Tantissimi giovani vivono in una angoscia continua perché non riescono a vedere un futuro per la loro carriera. Tutti pensiamo al domani e temiamo di fallire nella vita, e più passa il tempo, più questa paura cresce: “Alla mia età non ho ancora fatto granché, cosa farò?”.

Va bene pensare a un piano, fissare obiettivi e traguardi, ma non dobbiamo legare il senso della nostra esistenza a essi. Se arriva qualcosa di imprevisto e dobbiamo cambiare tutto, cosa facciamo? Occorre adattarci e non lasciare che nulla ci abbatta troppo.
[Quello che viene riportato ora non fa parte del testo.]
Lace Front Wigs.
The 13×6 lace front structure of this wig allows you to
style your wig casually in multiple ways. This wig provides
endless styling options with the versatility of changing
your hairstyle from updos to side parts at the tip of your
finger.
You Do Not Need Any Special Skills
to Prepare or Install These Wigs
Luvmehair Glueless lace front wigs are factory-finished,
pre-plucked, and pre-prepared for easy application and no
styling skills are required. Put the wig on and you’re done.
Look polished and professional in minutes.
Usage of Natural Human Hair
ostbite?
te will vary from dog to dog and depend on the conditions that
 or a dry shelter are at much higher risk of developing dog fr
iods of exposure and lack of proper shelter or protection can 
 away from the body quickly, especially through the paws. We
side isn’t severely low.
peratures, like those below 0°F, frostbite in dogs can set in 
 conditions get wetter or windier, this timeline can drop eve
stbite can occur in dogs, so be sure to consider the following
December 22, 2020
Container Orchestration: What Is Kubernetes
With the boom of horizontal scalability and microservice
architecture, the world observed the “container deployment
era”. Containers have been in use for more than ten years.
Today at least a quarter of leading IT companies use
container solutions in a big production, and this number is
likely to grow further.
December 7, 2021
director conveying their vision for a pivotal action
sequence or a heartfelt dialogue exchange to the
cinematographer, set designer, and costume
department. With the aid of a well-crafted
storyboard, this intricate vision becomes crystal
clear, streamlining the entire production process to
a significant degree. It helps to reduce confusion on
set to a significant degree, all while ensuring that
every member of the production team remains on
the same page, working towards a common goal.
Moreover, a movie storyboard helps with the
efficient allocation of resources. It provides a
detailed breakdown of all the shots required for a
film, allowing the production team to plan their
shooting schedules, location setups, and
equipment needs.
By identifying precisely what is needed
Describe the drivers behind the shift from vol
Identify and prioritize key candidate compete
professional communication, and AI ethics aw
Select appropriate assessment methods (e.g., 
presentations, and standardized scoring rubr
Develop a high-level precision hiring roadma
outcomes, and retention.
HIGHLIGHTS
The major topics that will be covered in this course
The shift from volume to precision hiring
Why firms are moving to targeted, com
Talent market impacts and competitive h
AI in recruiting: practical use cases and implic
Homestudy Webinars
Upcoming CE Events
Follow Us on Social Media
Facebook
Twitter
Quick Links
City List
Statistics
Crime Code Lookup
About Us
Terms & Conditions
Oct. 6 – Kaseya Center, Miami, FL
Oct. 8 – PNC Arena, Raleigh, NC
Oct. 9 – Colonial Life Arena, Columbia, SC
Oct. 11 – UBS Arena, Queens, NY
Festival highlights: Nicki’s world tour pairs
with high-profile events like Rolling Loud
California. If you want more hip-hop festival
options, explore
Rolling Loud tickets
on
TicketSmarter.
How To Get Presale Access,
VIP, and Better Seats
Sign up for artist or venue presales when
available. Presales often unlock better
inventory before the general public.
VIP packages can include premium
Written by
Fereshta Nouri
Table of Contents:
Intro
Migliaia di persone hanno perso improvvisamente il successo o la fama per cui avevano lavorato per anni, eppure sono riuscite a reinventarsi e a essere felici con le nuove scelte.

Non dobbiamo identificarci con una sola immagine del futuro. Inoltre, ansia e paura hanno un effetto dannoso sulla salute e non risolvono assolutamente niente. Agitarsi non significa essere produttivi. Puoi lavorare ai tuoi obiettivi senza crearti miliardi di preoccupazioni.

Perfino la Bibbia riporta le parole di Gesù sui pensieri riguardo al futuro. Ha detto: “Non preoccupatevi dunque per il domani; perché il domani avrà già le sue preoccupazioni. A ciascun giorno basta la sua pena.

Che tu sia credente o meno, una verità rimane certa:

Sei più felice se vivi nel presente, senza pensare alle delusioni del passato o alle preoccupazioni per il futuro.

Cerca di vedere la luce e la gioia che sono ora di fronte a te, come un bambino che vive il momento senza pensare a cosa l’ha fatto arrabbiare cinque minuti prima o a preoccuparsi per quando sarà grande.

Se vedi un bambino felice, che guarda un fiore o corre senza una meta precisa, hai già imparato molto su cosa sia la felicità. Quello è lo stato di presenza consapevole in questo mondo, che ci insegna a vivere.

Goditi il momento presente! È il più prezioso che abbiamo.